How to complete this task
What lines in the entries hold the string "Positano"? List them.

Available data
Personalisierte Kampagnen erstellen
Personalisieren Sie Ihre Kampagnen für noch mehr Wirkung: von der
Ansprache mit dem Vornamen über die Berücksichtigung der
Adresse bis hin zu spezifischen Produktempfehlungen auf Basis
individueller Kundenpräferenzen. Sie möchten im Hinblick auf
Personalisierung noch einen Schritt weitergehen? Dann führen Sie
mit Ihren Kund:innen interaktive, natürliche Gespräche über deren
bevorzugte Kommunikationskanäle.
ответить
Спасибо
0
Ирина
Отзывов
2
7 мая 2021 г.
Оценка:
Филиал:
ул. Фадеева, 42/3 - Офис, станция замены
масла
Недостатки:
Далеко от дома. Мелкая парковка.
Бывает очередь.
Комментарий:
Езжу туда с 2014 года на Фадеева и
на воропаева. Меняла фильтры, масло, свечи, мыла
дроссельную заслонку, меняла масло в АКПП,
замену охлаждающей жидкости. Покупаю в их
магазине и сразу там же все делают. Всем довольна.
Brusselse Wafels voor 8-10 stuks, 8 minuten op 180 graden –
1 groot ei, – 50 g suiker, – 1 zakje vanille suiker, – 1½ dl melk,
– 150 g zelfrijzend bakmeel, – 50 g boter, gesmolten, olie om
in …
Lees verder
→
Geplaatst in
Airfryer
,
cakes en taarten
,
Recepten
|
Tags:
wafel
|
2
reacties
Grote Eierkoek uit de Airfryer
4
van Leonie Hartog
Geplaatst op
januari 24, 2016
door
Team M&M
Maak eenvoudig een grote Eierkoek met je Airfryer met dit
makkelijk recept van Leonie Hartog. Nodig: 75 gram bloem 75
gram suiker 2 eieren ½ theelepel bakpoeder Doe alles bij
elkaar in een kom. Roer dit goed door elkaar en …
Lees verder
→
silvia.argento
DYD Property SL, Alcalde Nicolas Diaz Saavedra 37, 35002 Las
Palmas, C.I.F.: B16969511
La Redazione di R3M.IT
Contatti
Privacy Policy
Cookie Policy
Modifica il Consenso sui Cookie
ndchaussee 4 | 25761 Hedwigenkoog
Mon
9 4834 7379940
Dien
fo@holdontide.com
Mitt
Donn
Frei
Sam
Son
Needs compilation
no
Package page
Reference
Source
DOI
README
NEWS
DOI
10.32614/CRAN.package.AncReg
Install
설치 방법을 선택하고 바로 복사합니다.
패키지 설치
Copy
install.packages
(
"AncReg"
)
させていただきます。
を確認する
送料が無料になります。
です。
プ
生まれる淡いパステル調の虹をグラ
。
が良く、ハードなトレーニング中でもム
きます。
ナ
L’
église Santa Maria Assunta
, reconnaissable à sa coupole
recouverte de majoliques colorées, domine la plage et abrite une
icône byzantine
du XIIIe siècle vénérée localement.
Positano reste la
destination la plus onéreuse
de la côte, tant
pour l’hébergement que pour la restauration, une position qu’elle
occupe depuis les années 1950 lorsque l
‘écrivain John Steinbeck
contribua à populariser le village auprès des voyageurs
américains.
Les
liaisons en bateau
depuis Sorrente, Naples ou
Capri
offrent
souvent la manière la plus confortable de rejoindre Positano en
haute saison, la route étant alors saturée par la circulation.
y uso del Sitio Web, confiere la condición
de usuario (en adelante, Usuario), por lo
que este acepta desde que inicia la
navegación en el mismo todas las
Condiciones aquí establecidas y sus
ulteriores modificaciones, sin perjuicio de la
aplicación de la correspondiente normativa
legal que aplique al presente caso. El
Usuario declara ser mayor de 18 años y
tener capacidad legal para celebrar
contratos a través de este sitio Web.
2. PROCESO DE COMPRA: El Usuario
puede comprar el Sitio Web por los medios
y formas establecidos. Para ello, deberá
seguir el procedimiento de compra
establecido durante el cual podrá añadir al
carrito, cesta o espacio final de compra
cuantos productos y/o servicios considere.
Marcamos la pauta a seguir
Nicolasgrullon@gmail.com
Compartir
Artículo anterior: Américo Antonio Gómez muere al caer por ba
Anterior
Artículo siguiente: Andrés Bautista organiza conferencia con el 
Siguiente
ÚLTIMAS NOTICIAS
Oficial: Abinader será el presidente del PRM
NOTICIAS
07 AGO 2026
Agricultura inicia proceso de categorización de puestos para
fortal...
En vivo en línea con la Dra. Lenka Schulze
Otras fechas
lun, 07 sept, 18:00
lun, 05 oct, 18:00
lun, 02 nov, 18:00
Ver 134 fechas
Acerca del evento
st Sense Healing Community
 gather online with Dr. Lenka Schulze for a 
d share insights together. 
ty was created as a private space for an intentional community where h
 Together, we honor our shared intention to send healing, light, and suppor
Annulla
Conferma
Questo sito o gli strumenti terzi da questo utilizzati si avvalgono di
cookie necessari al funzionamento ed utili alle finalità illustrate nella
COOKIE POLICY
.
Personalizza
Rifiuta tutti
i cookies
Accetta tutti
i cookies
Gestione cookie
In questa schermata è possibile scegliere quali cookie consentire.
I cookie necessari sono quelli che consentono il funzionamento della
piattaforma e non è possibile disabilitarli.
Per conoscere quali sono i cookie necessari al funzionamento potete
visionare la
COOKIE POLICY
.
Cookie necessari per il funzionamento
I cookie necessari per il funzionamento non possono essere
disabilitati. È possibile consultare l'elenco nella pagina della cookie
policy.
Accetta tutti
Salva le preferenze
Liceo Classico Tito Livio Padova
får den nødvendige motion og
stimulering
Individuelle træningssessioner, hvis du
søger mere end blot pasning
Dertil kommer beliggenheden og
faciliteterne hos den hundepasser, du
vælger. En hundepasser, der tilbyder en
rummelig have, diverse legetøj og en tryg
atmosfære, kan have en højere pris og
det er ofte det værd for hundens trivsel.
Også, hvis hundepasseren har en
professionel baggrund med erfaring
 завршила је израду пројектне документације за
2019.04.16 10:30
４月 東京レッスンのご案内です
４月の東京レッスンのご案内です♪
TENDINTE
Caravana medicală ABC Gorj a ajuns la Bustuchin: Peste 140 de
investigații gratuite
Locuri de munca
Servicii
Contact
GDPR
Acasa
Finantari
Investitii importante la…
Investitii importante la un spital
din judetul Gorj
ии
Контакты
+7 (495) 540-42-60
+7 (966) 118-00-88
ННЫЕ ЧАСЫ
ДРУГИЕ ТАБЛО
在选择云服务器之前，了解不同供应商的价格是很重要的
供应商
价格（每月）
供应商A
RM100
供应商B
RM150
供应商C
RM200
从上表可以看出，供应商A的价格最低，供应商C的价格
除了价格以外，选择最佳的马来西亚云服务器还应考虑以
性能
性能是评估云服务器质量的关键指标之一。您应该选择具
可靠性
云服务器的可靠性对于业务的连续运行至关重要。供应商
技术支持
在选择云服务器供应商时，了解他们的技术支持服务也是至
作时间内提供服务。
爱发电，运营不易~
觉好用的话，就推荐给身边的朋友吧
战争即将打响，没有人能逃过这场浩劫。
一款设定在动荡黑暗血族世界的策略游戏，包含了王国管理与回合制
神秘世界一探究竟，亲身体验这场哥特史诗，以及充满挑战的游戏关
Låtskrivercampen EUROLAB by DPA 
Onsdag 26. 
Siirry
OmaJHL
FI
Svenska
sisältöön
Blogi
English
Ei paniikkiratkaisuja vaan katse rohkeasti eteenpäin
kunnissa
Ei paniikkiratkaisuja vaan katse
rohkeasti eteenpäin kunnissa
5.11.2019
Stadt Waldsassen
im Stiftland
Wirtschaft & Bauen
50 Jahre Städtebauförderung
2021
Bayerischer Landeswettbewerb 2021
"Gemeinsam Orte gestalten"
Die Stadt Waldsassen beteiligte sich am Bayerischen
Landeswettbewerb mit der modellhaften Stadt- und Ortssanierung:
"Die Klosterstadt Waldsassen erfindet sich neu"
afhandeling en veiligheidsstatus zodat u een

Solution to this problem
Positano reste la
souvent la manière la plus confortable de rejoindre Positano en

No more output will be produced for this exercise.